About this task: Return the run of lines below that opens with the line containing "Answer in <instances>...</instances>." and closes with the line containing "Here is an image.", keeping each one exact.

** Opening Data for this exercise block **

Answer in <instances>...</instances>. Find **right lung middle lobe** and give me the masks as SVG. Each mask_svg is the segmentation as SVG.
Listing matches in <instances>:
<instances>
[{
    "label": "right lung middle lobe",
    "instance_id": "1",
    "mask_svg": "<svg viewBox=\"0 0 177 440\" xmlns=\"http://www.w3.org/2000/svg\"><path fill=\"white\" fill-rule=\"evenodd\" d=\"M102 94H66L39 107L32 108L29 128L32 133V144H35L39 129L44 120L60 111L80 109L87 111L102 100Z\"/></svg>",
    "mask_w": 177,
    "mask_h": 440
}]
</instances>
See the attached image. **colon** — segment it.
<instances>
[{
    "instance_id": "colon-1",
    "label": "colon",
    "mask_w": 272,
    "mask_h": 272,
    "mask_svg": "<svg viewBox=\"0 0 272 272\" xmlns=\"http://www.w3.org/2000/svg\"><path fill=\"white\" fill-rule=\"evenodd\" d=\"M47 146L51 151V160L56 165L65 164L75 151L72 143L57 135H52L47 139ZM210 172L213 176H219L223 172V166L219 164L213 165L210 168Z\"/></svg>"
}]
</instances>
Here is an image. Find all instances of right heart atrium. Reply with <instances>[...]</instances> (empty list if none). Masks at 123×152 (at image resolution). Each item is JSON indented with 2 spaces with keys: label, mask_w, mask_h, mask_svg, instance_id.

** Closing Data for this exercise block **
** Opening Data for this exercise block **

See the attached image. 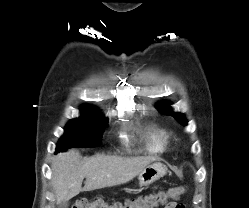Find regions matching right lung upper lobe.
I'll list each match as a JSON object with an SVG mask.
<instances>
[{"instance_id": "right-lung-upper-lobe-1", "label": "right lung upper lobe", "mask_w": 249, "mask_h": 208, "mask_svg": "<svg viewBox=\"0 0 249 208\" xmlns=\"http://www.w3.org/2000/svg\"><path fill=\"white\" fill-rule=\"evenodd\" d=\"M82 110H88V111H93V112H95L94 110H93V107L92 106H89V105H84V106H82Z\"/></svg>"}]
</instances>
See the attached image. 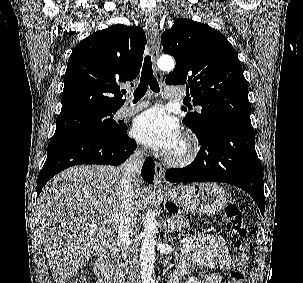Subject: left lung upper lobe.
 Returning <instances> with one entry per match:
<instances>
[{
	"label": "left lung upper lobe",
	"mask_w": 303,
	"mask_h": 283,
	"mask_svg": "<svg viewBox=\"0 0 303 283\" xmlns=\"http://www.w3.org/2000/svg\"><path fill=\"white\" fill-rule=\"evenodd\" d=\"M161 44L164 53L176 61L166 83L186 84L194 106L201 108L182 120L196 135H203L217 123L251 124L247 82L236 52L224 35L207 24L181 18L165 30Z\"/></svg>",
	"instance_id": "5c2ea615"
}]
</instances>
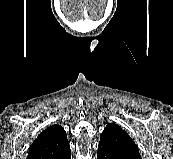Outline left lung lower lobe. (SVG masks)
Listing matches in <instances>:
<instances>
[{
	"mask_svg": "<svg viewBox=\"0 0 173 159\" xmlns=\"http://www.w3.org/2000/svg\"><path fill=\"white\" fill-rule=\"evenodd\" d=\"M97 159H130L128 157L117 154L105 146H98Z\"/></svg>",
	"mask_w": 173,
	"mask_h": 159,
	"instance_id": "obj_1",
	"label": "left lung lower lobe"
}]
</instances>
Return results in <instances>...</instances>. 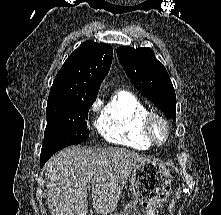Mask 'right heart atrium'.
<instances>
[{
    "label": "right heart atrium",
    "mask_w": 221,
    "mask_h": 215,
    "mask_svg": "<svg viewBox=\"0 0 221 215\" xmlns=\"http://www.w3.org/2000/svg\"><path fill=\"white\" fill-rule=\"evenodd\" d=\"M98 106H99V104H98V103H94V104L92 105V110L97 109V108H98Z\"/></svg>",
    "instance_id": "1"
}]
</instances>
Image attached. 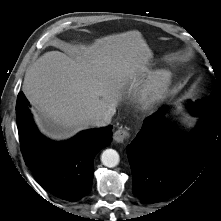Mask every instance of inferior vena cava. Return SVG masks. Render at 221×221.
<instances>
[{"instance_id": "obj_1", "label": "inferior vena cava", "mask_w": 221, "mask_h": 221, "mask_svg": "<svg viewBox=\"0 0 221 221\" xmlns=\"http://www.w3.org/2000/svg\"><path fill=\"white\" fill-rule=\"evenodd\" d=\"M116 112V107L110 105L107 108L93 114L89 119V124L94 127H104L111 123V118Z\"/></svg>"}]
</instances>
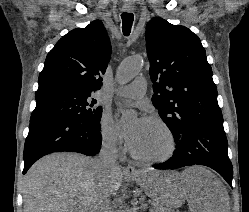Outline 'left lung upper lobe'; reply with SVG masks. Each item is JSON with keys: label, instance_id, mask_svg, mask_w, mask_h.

** Closing Data for this exercise block **
** Opening Data for this exercise block **

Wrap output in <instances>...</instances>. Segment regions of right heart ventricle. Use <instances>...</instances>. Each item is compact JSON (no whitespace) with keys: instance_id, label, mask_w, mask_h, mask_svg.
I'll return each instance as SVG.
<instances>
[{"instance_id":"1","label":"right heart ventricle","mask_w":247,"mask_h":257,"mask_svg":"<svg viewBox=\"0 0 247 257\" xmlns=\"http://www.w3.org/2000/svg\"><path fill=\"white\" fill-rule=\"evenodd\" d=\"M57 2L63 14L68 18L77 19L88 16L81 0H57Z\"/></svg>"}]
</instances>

** Closing Data for this exercise block **

Response area:
Answer in <instances>...</instances>. Find **right lung middle lobe** and give me the masks as SVG. Each mask_svg is the segmentation as SVG.
Listing matches in <instances>:
<instances>
[{
    "label": "right lung middle lobe",
    "instance_id": "1",
    "mask_svg": "<svg viewBox=\"0 0 177 440\" xmlns=\"http://www.w3.org/2000/svg\"><path fill=\"white\" fill-rule=\"evenodd\" d=\"M102 94H66L39 107L32 108L29 128L32 133V144H35L39 129L44 120L60 111L80 109L87 111L102 100Z\"/></svg>",
    "mask_w": 177,
    "mask_h": 440
}]
</instances>
See the attached image. **colon** — segment it.
<instances>
[{
    "instance_id": "colon-1",
    "label": "colon",
    "mask_w": 272,
    "mask_h": 272,
    "mask_svg": "<svg viewBox=\"0 0 272 272\" xmlns=\"http://www.w3.org/2000/svg\"><path fill=\"white\" fill-rule=\"evenodd\" d=\"M47 146L51 151V160L56 165L65 164L75 151L72 143L57 135H52L47 139ZM210 172L213 176H219L223 172V166L219 164L213 165L210 168Z\"/></svg>"
}]
</instances>
Here is an image. Find all instances of right heart atrium. Reply with <instances>[...]</instances> (empty list if none). Masks at 123×152 (at image resolution). Each item is JSON indented with 2 spaces with keys: label, mask_w, mask_h, mask_svg, instance_id.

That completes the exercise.